Catalytic Capital Investment: Pearson Affordable Learning Fund provided early Series A financing; Omidyar Network led the Series B with a $5 million equity investment in 2015 and a subsequent follow-on investment in 2018.
2019 Status: In 2019, SPARK opened six new schools, including their first high school and a school in the township of Soweto. The team is currently finalizing its growth strategy to 2023.
Habitat for Humanity International / Ezra Millstein
Improving Housing for 685,000 People
Traditionally, microfinance institutions (MFIs) have not offered loans for housing finance in developing countries, where two-thirds of the population lives in substandard housing without formal title. Most MFIs lack the institutional expertise and strategic financing to expand beyond microenterprise loans to invest in housing.
MicroBuild Fund was created by Habitat for Humanity in 2012 as the first housing-focused microfinance investment vehicle dedicated to helping low-income families improve their housing conditions and strengthen their tenure security.

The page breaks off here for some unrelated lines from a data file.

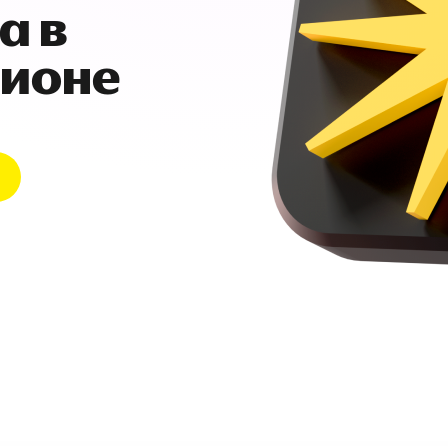
а в
гионе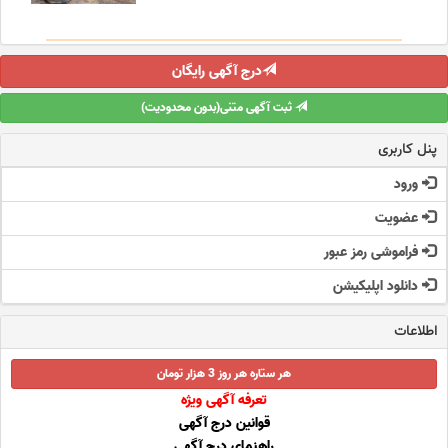
درج آگهی رایگان
ثبت آگهی متنی(بدون محدودیت)
پنل کاربری
ورود
عضویت
فراموشی رمز عبور
دانلود اپلیکیشن
اطلاعات
هر ستاره هر روز 3 هزار تومان
تعرفه آگهی ویژه
قوانین درج آگهی
راهنمای درج آگهی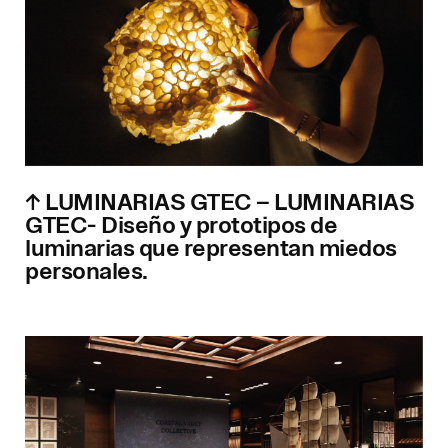
↑ LUMINARIAS GTEC – LUMINARIAS
GTEC- Diseño y prototipos de
luminarias que representan miedos
personales.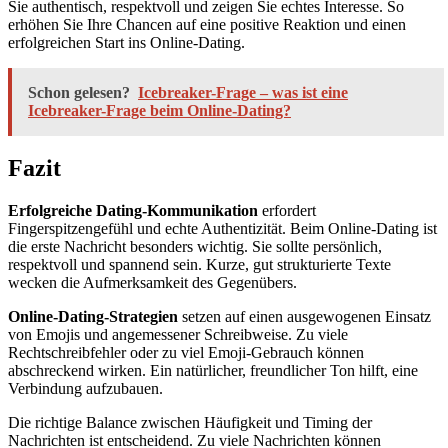
Sie authentisch, respektvoll und zeigen Sie echtes Interesse. So
erhöhen Sie Ihre Chancen auf eine positive Reaktion und einen
erfolgreichen Start ins Online-Dating.
Schon gelesen?
Icebreaker-Frage – was ist eine
Icebreaker-Frage beim Online-Dating?
Fazit
Erfolgreiche Dating-Kommunikation
erfordert
Fingerspitzengefühl und echte Authentizität. Beim Online-Dating ist
die erste Nachricht besonders wichtig. Sie sollte persönlich,
respektvoll und spannend sein. Kurze, gut strukturierte Texte
wecken die Aufmerksamkeit des Gegenübers.
Online-Dating-Strategien
setzen auf einen ausgewogenen Einsatz
von Emojis und angemessener Schreibweise. Zu viele
Rechtschreibfehler oder zu viel Emoji-Gebrauch können
abschreckend wirken. Ein natürlicher, freundlicher Ton hilft, eine
Verbindung aufzubauen.
Die richtige Balance zwischen Häufigkeit und Timing der
Nachrichten ist entscheidend. Zu viele Nachrichten können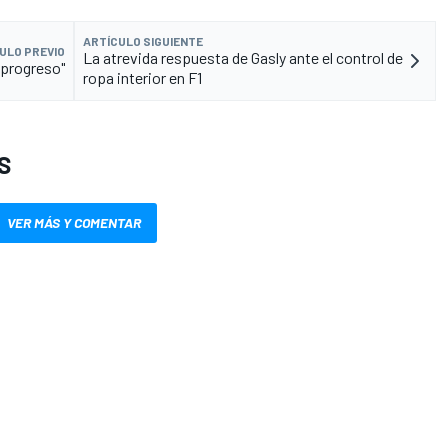
ARTÍCULO SIGUIENTE
ULO PREVIO
La atrevida respuesta de Gasly ante el control de
 progreso"
ropa interior en F1
S
VER MÁS Y COMENTAR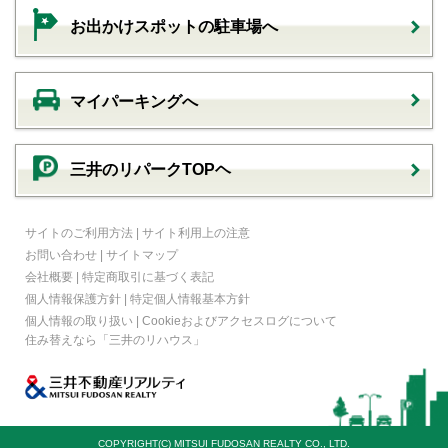
お出かけスポットの駐車場へ
マイパーキングへ
三井のリパークTOPヘ
サイトのご利用方法
|
サイト利用上の注意
お問い合わせ
|
サイトマップ
会社概要
|
特定商取引に基づく表記
個人情報保護方針
|
特定個人情報基本方針
個人情報の取り扱い
|
Cookieおよびアクセスログについて
住み替えなら
「三井のリハウス」
COPYRIGHT(C) MITSUI FUDOSAN REALTY CO., LTD.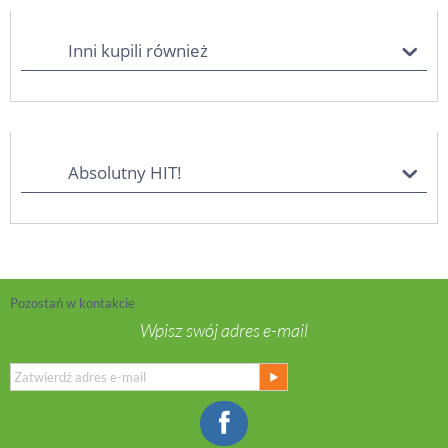
Inni kupili również
Absolutny HIT!
Pozostań w kontakcie
Wpisz swój adres e-mail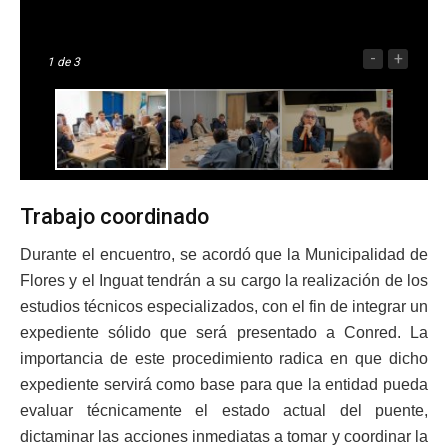
-
+
1
de 3
Trabajo coordinado
Durante el encuentro, se acordó que la Municipalidad de
Flores y el Inguat tendrán a su cargo la realización de los
estudios técnicos especializados, con el fin de integrar un
expediente sólido que será presentado a Conred. La
importancia de este procedimiento radica en que dicho
expediente servirá como base para que la entidad pueda
evaluar técnicamente el estado actual del puente,
dictaminar las acciones inmediatas a tomar y coordinar la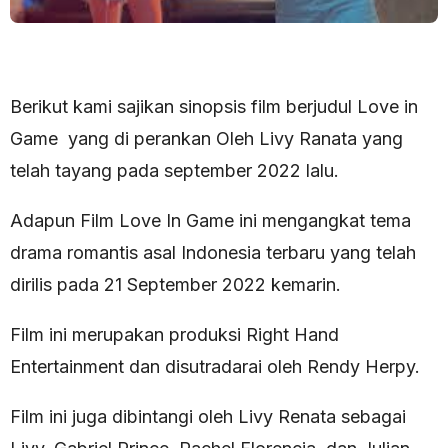
Berikut kami sajikan sinopsis film berjudul Love in
Game yang di perankan Oleh Livy Ranata yang
telah tayang pada september 2022 lalu.
Adapun Film Love In Game ini mengangkat tema
drama romantis asal Indonesia terbaru yang telah
dirilis pada 21 September 2022 kemarin.
Film ini merupakan produksi Right Hand
Entertainment dan disutradarai oleh Rendy Herpy.
Film ini juga dibintangi oleh Livy Renata sebagai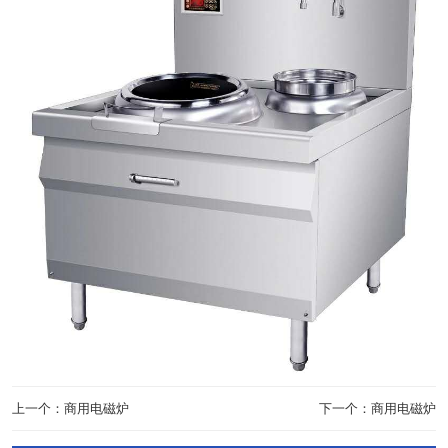
上一个：商用电磁炉
下一个：商用电磁炉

Managed by Triple Jump, the $100 million revolving loan fund supplies capital, with a $10 million technical assistance sidecar, for MFIs to enable families to build safe, decent, and durable homes. A $2 million PRI* provided early equity seed funding and first-loss capital, which helped unlock significant additional investment from public and private entities.
Impact: MicroBuild has grown rapidly and provided improved housing for over 685,000 people; 73 percent are women borrowers, and 68 percent rural clients. The fund has approved over $124.6 million in financing for 54 MFIs in 30 countries, with a leverage multiplier of 3.71 times invested capital. The number of MFIs offering housing microfinance has also increased dramatically, realizing MicroBuild’s proof-of-concept mission.
Catalytic Capital Investment: $2 million Omidyar Network PRI*; $8 million additional equity from Habitat for Humanity, Triple Jump, and MetLife; $90 million debt from OPIC. $10 million equity was leveraged 10 times to create a $100 million fund.
2019 Status: Ongoing investment activity; fund is profitable, seven years into its 10-year closed-end fund period.
*Program-related investment (PRI) is an investment made primarily to achieve a charitable purpose rather than to maximize financial return. It is a term codified by the IRS in 1969 so that foundations could make investments to further their program goals without jeopardizing their charitable status if those investments generated financial gains in the process.
** Benefit Chicago is an innovative collaboration among the MacArthur Foundation, The Chicago Community Trust, and Calvert Foundation, which aims to mobilize $100 million in impact investments for nonprofits and social enterprises in Chicago.